Biz yazı daktilo ettirebileceğimiz bir asistan arayaduralım, Molla Kasım’lar yazdıklarımızı ateşe atmak için fırsat kollasın, oldu mu şimdi!
Şunu belirtelim: Molla Kasım’ı severiz. Herkes, içinde kendi Molla Kasım’ını taşır, taşımalıdır. Taşımalıdır çünkü herkesin kendini sîgaya çekmesi gerekir. Yine de “Biz bu sitenin Molla Kasım’ı olmak istiyoruz arkadaş!” diyen varsa bilsin ki o kadro Edebifikir kurulduğundan beri dolu!
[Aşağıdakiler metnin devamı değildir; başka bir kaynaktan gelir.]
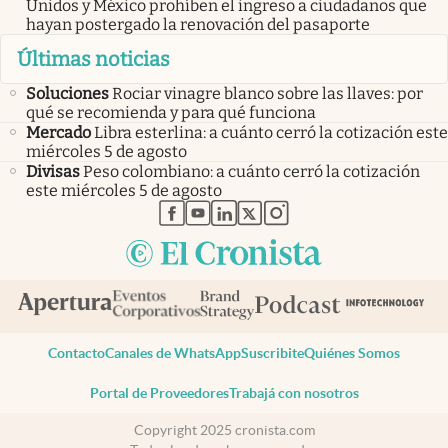
Unidos y México prohíben el ingreso a ciudadanos que
hayan postergado la renovación del pasaporte
Últimas noticias
Soluciones
Rociar vinagre blanco sobre las llaves: por
qué se recomienda y para qué funciona
Mercado
Libra esterlina: a cuánto cerró la cotización este
miércoles 5 de agosto
Divisas
Peso colombiano: a cuánto cerró la cotización
este miércoles 5 de agosto
abre en nueva pestaña
abre en nueva pestaña
abre en nueva pestaña
abre en nueva pestaña
abre en nueva pestaña
Contacto
Canales de WhatsApp
Suscribite
Quiénes Somos
Portal de Proveedores
Trabajá con nosotros
Copyright 2025 cronista.com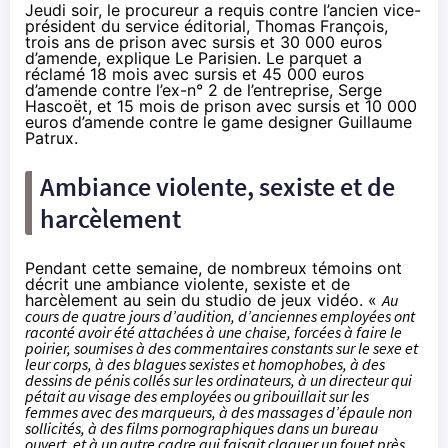
Jeudi soir, le procureur a requis contre l’ancien vice-
président du service éditorial, Thomas François,
trois ans de prison avec sursis et 30 000 euros
d’amende,
explique
Le Parisien. Le parquet a
réclamé 18 mois avec sursis et 45 000 euros
d’amende contre l’ex-n° 2 de l’entreprise, Serge
Hascoët, et 15 mois de prison avec sursis et 10 000
euros d’amende contre le game designer Guillaume
Patrux.
Ambiance violente, sexiste et de
harcèlement
Pendant cette semaine, de nombreux témoins ont
décrit une ambiance violente, sexiste et de
harcèlement au sein du studio de jeux vidéo. «
Au
cours de quatre jours d’audition, d’anciennes employées ont
raconté avoir été attachées à une chaise, forcées à faire le
poirier, soumises à des commentaires constants sur le sexe et
leur corps, à des blagues sexistes et homophobes, à des
dessins de pénis collés sur les ordinateurs, à un directeur qui
pétait au visage des employées ou gribouillait sur les
femmes avec des marqueurs, à des massages d’épaule non
sollicités, à des films pornographiques dans un bureau
ouvert, et à un autre cadre qui faisait claquer un fouet près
Yazarımız Cüneyt Dal, “dikkat okur var” rumuzlu okurumuza hitaben bir yazı yazdı. Eğer “dikkat okur var” cevaben bir yazı yazmak isterse yayımlayacağımızı bilmesini isteriz. Okurlarımızla sahici ilişkiler kurmayı önemsiyoruz.
Celal Kuru evlenmesine rağmen yazmaya devam ederek bizi şaşırtıyor. Son olarak “Sükût ve Eksik” adlı iki kısa hikâyesini yayımladık, gözden kaçmasın.
Prof. Ahmet Sarı ile yaptığımız söyleşiyi hâlâ okumayanınız var mı? Tekrar tekrar okunacak bir metin çıktı ortaya. Bu vesileyle hocamıza bir kez daha teşekkür edelim.
Sulhi Ceylan günleri rüzgâra tutmaktan usanmadı gitti! Duyduğumuza göre günlüklerini kitap olarak bastırma fikrine sıcak bakıyormuş. Biz de kendisinden tasavvuf sözlüğü yazmasını bekliyoruz güya! Allah bizi de onu da ıslah etsin ne diyelim.
İki aydır yazı yollamayan Feyyaz Kandemir’in ele geçirdiğimiz asker günlüklerini sitemizde yayımladıktan sonra, Adem Suvağcı‘ya “Telif verdiler de yazmadım mı kardeşim? Editör paradan haber versin, tefrika roman bile yazarım!” dediğini işittik. Para gibi pis şeyleri gündeme getirmeye çalıştığı için kendisini şiddetle kınıyoruz.
Çeşitli memurluk sınavlarına hazırlandığını öne sürerek yazı göndermeyen Mehmet Raşit Küçükkürtül’ün, Feyyaz’ın uğradığı akıbeti düşünmesini istiyoruz. Yıllardır doldurduğu defterlere ulaşmamız çok da zaman almaz. Bizden hatırlatması… Devrimci duruşumuzun gerektirdiği eylemleri yapmaktan asla çekinmeyiz.
Mehmet Erikli’nin “Bugün Sizlere Suzan’dan Bahsedeceğim” hikâyesini, arkadaşımız Can Fırtına seslendirdi. Sitemizde ve Youtube hesabımızda sizi bekliyor. Hikâyemize kulak vermenizi istiyoruz. Bunun bir başlangıç olduğunu ve pek çok metnimizi de seslendireceğimizi hatırlatmak isteriz.
Bilal Can, 15 madde ile düşünür ve şairlerimizin hayatlarına ışık tutmaya devam ediyor. Bu hafta rahmetli Nurettin Topçu hakkındaki yazısını yayımladık. Topçu için, “var olmak düşünmek ve hareket etmektir”, varlığını ispat etmek isteyen düşünüp harekete geçmeli, istemeyi ve sevmeyi bilmelidir. Bu sebeple Nurettin Topçu’yu önemsiyoruz. Bilal Can’ın “15 Maddede Alâeddin Özdenören” yazısı ise sırada yayımlanmayı bekliyor.
Bu arada Edebifikir Haber Ajansımız yazarlarımızın yaz hallerini içeren bir araştırmayı yayımladı. Yoğun uğraş ve jurnal faaliyetleri sonrasında ulaştığımız bilgilerin çok ilginizi çekeceğini düşünüyoruz. Bizden hatırlatması…
Son olarak, Abdullah Karaca ve Bahadır Dadak’ı tanımıyoruz.